Vol. I · Issue IIIIssue archive

Common Hours

Reporting on the slow part of the news.

Crafts

The Glove-Maker of Via Chiaia

In a Naples atelier above a pasticceria, Carmela Russo cuts and hand-stitches kidskin gloves for opera singers, surgeons, and the occasional cardinal.

A glovemaker's table with brass hand-shaped molds, scissors, kidskin pelts, and a small gas iron.
Photograph: A glovemaker's table with brass hand-shaped molds, scissors, kidskin pelts, and a small gas iron.

The workshop is reached by a marble staircase that smells of sfogliatella from the pasticceria below. On the second-floor landing, a small brass plate reads Russo Guanti in serifs that have been there since 1898.

Carmela Russo, the fourth of her family to make gloves at this address, is fifty-seven. She wears a dark apron over a cotton blouse and works at a long table beneath three windows that look onto the courtyard.

The table holds her brass hand-formers, twelve of them, in graduated sizes from a child's to a baritone's. They are oxidised to a soft brown and have a faint sheen where her palm has rested against them for forty years.

Her leather comes from a tannery in Solofra, half an hour inland. She uses primarily kidskin, occasionally peccary for surgeons who request extra grip, and a fine Ethiopian hair sheep for the lightest evening gloves.

A pelt is first tirato, stretched. Russo dampens it with a sponge and pulls it diagonally across her knee, then across the grain, judging how the skin will give. A pelt that resists is set aside for a stiffer model.

Cutting is done by hand with shears she has owned since her apprenticeship. The pattern pieces are: the trank, which forms the front and back of the hand, the thumb, the four fourchettes that run between the fingers, and the small wedges called quirks at the base of each finger.

Cutting is done by hand with shears she has owned since her apprenticeship.”

A pair of gloves requires twenty-two separate pieces. Russo cuts a pair in about forty minutes if the skin is good. If the skin is poor, she discards it and writes a polite note to the tannery.

Stitching is done with a curved needle and waxed silk thread, prick-stitched at twelve stitches per centimetre. The seams sit on the outside, neat and visible, in the Neapolitan tradition. Parisian gloves hide their seams. Neapolitan gloves do not.

A standard pair takes Russo about eleven hours of stitching, spread over three days. She works in the morning, breaks for lunch and a short nap, and stitches again in the late afternoon when, she says, the light comes in at the angle her mother liked.

Her opera clients are mostly sopranos and mezzos from the Teatro di San Carlo. They need gloves that fit through three acts of arm movement without binding the wrist. Russo fits them by drawing around the hand on butcher paper and measuring six points with a tailor's tape.
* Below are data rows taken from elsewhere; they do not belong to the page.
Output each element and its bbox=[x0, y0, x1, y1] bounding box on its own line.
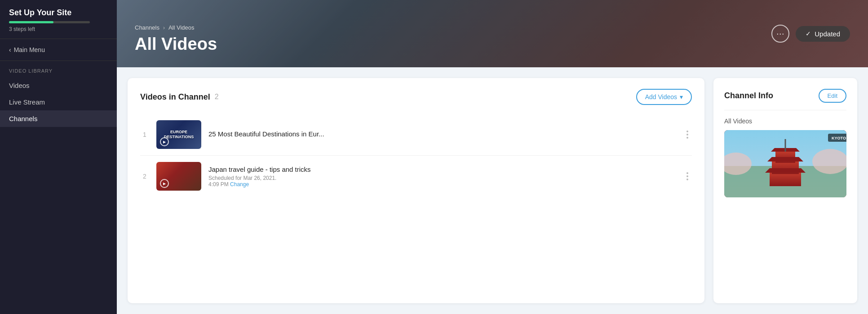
play-icon: ▶ bbox=[160, 179, 169, 188]
header-actions: ··· ✓ Updated bbox=[771, 25, 850, 43]
table-row: 2 ▶ Japan travel guide - tips and tricks… bbox=[140, 156, 692, 197]
chevron-left-icon: ‹ bbox=[9, 46, 11, 53]
panel-title-row: Videos in Channel 2 bbox=[140, 92, 219, 102]
sidebar-item-label: Videos bbox=[9, 82, 30, 89]
more-options-button[interactable]: ··· bbox=[771, 25, 789, 43]
svg-marker-8 bbox=[767, 157, 803, 161]
hero-overlay bbox=[117, 0, 868, 67]
sidebar-item-videos[interactable]: Videos bbox=[0, 77, 117, 94]
chevron-down-icon: ▾ bbox=[680, 93, 683, 100]
breadcrumb-current: All Videos bbox=[168, 24, 195, 31]
panel-header: Videos in Channel 2 Add Videos ▾ bbox=[140, 89, 692, 105]
video-number: 2 bbox=[140, 173, 149, 180]
panel-count: 2 bbox=[215, 93, 219, 101]
sidebar-nav: Videos Live Stream Channels bbox=[0, 77, 117, 127]
add-videos-label: Add Videos bbox=[645, 93, 677, 100]
video-title: 25 Most Beautiful Destinations in Eur... bbox=[208, 130, 676, 138]
sidebar-section-label: Video Library bbox=[0, 61, 117, 77]
schedule-change-link[interactable]: Change bbox=[230, 181, 249, 188]
breadcrumb: Channels › All Videos bbox=[135, 24, 850, 31]
add-videos-button[interactable]: Add Videos ▾ bbox=[636, 89, 692, 105]
dot-icon bbox=[686, 134, 688, 135]
schedule-text: Scheduled for Mar 26, 2021. bbox=[208, 175, 276, 181]
dot-icon bbox=[686, 175, 688, 177]
video-schedule: Scheduled for Mar 26, 2021. 4:09 PM Chan… bbox=[208, 175, 676, 188]
sidebar-item-label: Channels bbox=[9, 115, 37, 122]
video-menu-button[interactable] bbox=[683, 129, 692, 140]
setup-title: Set Up Your Site bbox=[9, 8, 108, 17]
svg-text:KYOTO: KYOTO bbox=[832, 136, 846, 140]
svg-marker-7 bbox=[765, 168, 806, 173]
sidebar-item-channels[interactable]: Channels bbox=[0, 110, 117, 127]
side-panel-header: Channel Info Edit bbox=[724, 89, 846, 110]
thumb-inner: KYOTO bbox=[724, 130, 846, 197]
sidebar-item-live-stream[interactable]: Live Stream bbox=[0, 94, 117, 110]
main-panel: Videos in Channel 2 Add Videos ▾ 1 EUROP… bbox=[128, 78, 704, 303]
breadcrumb-parent[interactable]: Channels bbox=[135, 24, 159, 31]
panel-title: Videos in Channel bbox=[140, 92, 210, 102]
video-thumbnail: ▶ bbox=[156, 162, 201, 191]
svg-rect-4 bbox=[770, 173, 801, 186]
channel-name-label: All Videos bbox=[724, 118, 846, 125]
main-content: Channels › All Videos All Videos ··· ✓ U… bbox=[117, 0, 868, 314]
video-number: 1 bbox=[140, 131, 149, 138]
dot-icon bbox=[686, 179, 688, 180]
hero-header: Channels › All Videos All Videos ··· ✓ U… bbox=[117, 0, 868, 67]
video-menu-button[interactable] bbox=[683, 170, 692, 182]
main-menu-label: Main Menu bbox=[14, 46, 45, 53]
progress-bar-fill bbox=[9, 21, 53, 23]
content-area: Videos in Channel 2 Add Videos ▾ 1 EUROP… bbox=[117, 67, 868, 314]
main-menu-section: ‹ Main Menu bbox=[0, 39, 117, 61]
updated-label: Updated bbox=[815, 30, 840, 38]
edit-button[interactable]: Edit bbox=[819, 89, 846, 103]
table-row: 1 EUROPEDESTINATIONS ▶ 25 Most Beautiful… bbox=[140, 114, 692, 156]
channel-thumbnail: KYOTO bbox=[724, 130, 846, 197]
channel-thumbnail-svg: KYOTO bbox=[724, 130, 846, 197]
main-menu-link[interactable]: ‹ Main Menu bbox=[9, 46, 108, 53]
video-info: 25 Most Beautiful Destinations in Eur... bbox=[208, 130, 676, 140]
play-icon: ▶ bbox=[160, 137, 169, 146]
setup-section: Set Up Your Site 3 steps left bbox=[0, 0, 117, 39]
side-panel: Channel Info Edit All Videos bbox=[713, 78, 857, 303]
page-title: All Videos bbox=[135, 35, 850, 54]
breadcrumb-separator: › bbox=[163, 25, 165, 31]
side-panel-title: Channel Info bbox=[724, 91, 773, 100]
sidebar-item-label: Live Stream bbox=[9, 98, 45, 106]
sidebar: Set Up Your Site 3 steps left ‹ Main Men… bbox=[0, 0, 117, 314]
video-thumbnail: EUROPEDESTINATIONS ▶ bbox=[156, 120, 201, 149]
progress-bar-background bbox=[9, 21, 90, 23]
schedule-time: 4:09 PM bbox=[208, 181, 229, 188]
video-title: Japan travel guide - tips and tricks bbox=[208, 166, 676, 173]
dot-icon bbox=[686, 131, 688, 132]
dot-icon bbox=[686, 137, 688, 139]
video-info: Japan travel guide - tips and tricks Sch… bbox=[208, 166, 676, 188]
check-icon: ✓ bbox=[806, 30, 811, 37]
updated-button[interactable]: ✓ Updated bbox=[796, 26, 850, 42]
steps-left: 3 steps left bbox=[9, 26, 108, 32]
dot-icon bbox=[686, 172, 688, 174]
Her surgical clients are largely cardiac surgeons in Rome and Milan. Their gloves are not for operating but for the cold drives between hospitals, when stiffness in the fingers is a professional hazard. She uses a slightly heavier peccary and lines the gloves with cashmere from Biella.
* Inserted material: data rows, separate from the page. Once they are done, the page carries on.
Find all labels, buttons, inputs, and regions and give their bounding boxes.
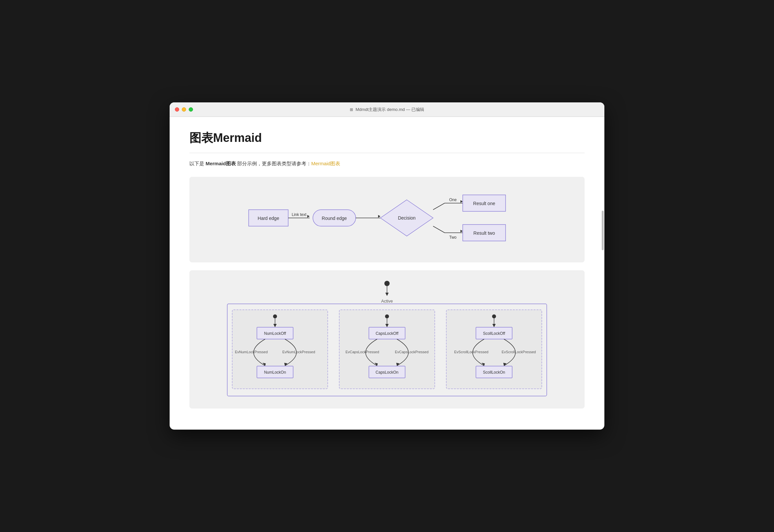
titlebar: ⊞ Mdmdt主题演示 demo.md — 已编辑 (170, 102, 604, 117)
app-window: ⊞ Mdmdt主题演示 demo.md — 已编辑 图表Mermaid 以下是 … (170, 102, 604, 430)
numlock-off-label: NumLockOff (264, 331, 286, 336)
arrowhead-3 (461, 200, 463, 203)
state-diagram-svg: Active NumLockOff EvNumLockPressed EvNum… (222, 277, 552, 402)
scrollbar[interactable] (601, 117, 604, 430)
ev-capslock-left: EvCapsLockPressed (345, 350, 379, 354)
ev-scrolllock-right: EvScrollLockPressed (502, 350, 536, 354)
round-edge-label: Round edge (322, 216, 347, 221)
numlock-initial-dot (273, 314, 277, 318)
active-label: Active (381, 299, 393, 304)
state-diagram-container: Active NumLockOff EvNumLockPressed EvNum… (189, 270, 585, 409)
scrolllock-off-label: ScollLockOff (483, 331, 505, 336)
content-area: 图表Mermaid 以下是 Mermaid图表 部分示例，更多图表类型请参考：M… (170, 117, 604, 430)
traffic-lights (175, 107, 193, 112)
page-title: 图表Mermaid (189, 130, 585, 146)
result-two-label: Result two (473, 230, 495, 236)
link-text-label: Link text (292, 212, 307, 217)
hard-edge-label: Hard edge (257, 216, 279, 221)
arrowhead-2 (378, 215, 380, 218)
two-label: Two (449, 235, 457, 240)
decision-label: Decision (398, 215, 416, 221)
one-label: One (449, 198, 457, 202)
ev-numlock-right: EvNumLockPressed (282, 350, 315, 354)
scrollbar-thumb[interactable] (602, 211, 604, 250)
close-button[interactable] (175, 107, 179, 112)
arrow-4 (433, 226, 445, 233)
arrow-3 (433, 203, 445, 210)
intro-paragraph: 以下是 Mermaid图表 部分示例，更多图表类型请参考：Mermaid图表 (189, 160, 585, 168)
capslock-off-label: CapsLockOff (375, 331, 399, 336)
maximize-button[interactable] (189, 107, 193, 112)
initial-state-dot (384, 281, 390, 286)
scrolllock-initial-dot (492, 314, 496, 318)
scrolllock-on-label: ScollLockOn (483, 370, 505, 375)
minimize-button[interactable] (182, 107, 186, 112)
capslock-on-label: CapsLockOn (375, 370, 398, 375)
ev-scrolllock-left: EvScrollLockPressed (454, 350, 489, 354)
arrowhead-1 (307, 215, 309, 218)
result-one-label: Result one (473, 201, 495, 206)
arrowhead-4 (461, 230, 463, 232)
ev-capslock-right: EvCapsLockPressed (395, 350, 429, 354)
capslock-initial-dot (385, 314, 389, 318)
file-icon: ⊞ (350, 107, 353, 112)
window-title: ⊞ Mdmdt主题演示 demo.md — 已编辑 (350, 107, 424, 113)
divider (189, 153, 585, 153)
flowchart-area: Hard edge Link text Round edge Decision (196, 187, 578, 253)
initial-arrowhead (385, 293, 389, 296)
mermaid-link[interactable]: Mermaid图表 (311, 161, 340, 166)
numlock-on-label: NumLockOn (264, 370, 286, 375)
flowchart-svg: Hard edge Link text Round edge Decision (239, 187, 535, 253)
ev-numlock-left: EvNumLockPressed (235, 350, 268, 354)
flowchart-container: Hard edge Link text Round edge Decision (189, 177, 585, 262)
Cardinals come occasionally. They want a particular shade of crimson kidskin that Russo dyes herself using a recipe involving cochineal and a small amount of iron sulfate. She will not say more about the recipe.

Finishing is done with a small gas iron whose flame she adjusts by ear. She slides the glove onto the brass former, then runs the iron over the leather in long strokes, setting the seams and smoothing the grain.

Her sign-off, on each pair, is a single stitch in pale yellow silk inside the cuff. The colour was chosen by her great-grandfather in 1898 and has not been changed.

She trains no apprentice. Her daughter is a lawyer in Bologna. A young man from Casoria asked, two years ago, to learn. Russo agreed, and he comes on Saturdays. She does not yet say whether she thinks he will continue.

A pair of her gloves costs between three hundred and eight hundred euros. The waiting list is fourteen months. She does not advertise. She has never owned a website.

From the window, the laundry of the courtyard hangs in long horizontal lines. The brass formers wait on the table, palms up, fingers slightly curled, as if about to take hold of something just beyond reach.